White Hats & Black Hats
The heroes and villains in westerns had reliable looks
In old black & white westerns of the 1920s-40s, the heroes and the outlaws generally followed pretty standard looks. Our heroes would be in white hats, our villains in black hats. This is largely because of Western culture’s semiotic associations that the color white represents good while the color black represents evil. Also, white & black standout more in the colorless mediums of early black & white movies and TV.
The show Westworld carried this forward when visitors to the park chose which color hat they wanted, which informed their experience in the park of being a good guy or bad guy. This distinction of white hat or black hat has become a cultural metaphor more broadly. In the hacking community white hat hackers hack ethically in order to find security flaws and work with companies to improve their defenses, while black hats hack to steal information.
Beyond just how they look, some westerns also had the heroes and villains move in certain directions during pivotal scenes. Because most people are right handed, heroes would walk from left to right across the screen with their gun hand visible to the viewer, keeping their intentions known at all times.
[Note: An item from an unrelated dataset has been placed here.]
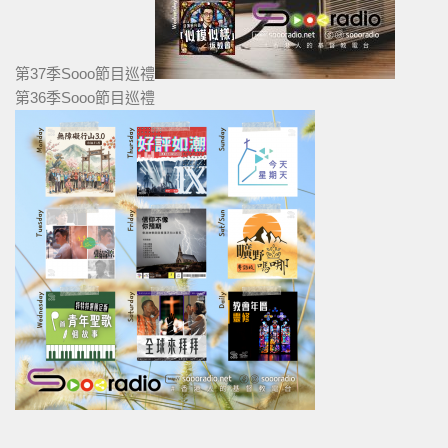
第37季Sooo節目巡禮
第36季Sooo節目巡禮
Villains would approach from right to left, with their gun hand hidden from the viewer, as if hiding their intentions from the audience.
Our association of the color black with villainy extends beyond tv & movies. A study of 25 seasons of NHL hockey found that players wearing black were penalized more frequently than players in lighter colors. Whether the players in black really were more villainous and committed more penalties or that the referees were biased by black clothes, is unclear.
Exceptions to the rule
There are two notable exceptions to this rule. The first is the Western hero character of Hopalong Cassidy who, in TV & movies, wore all black.
The second exception of course is the Man In Black, Johnny Cash. He sang about his trademark look in the song Man in Black, where he explains that he wears black as a visible symbol of his solidarity with the marginalized people who our society has ignored & abandoned.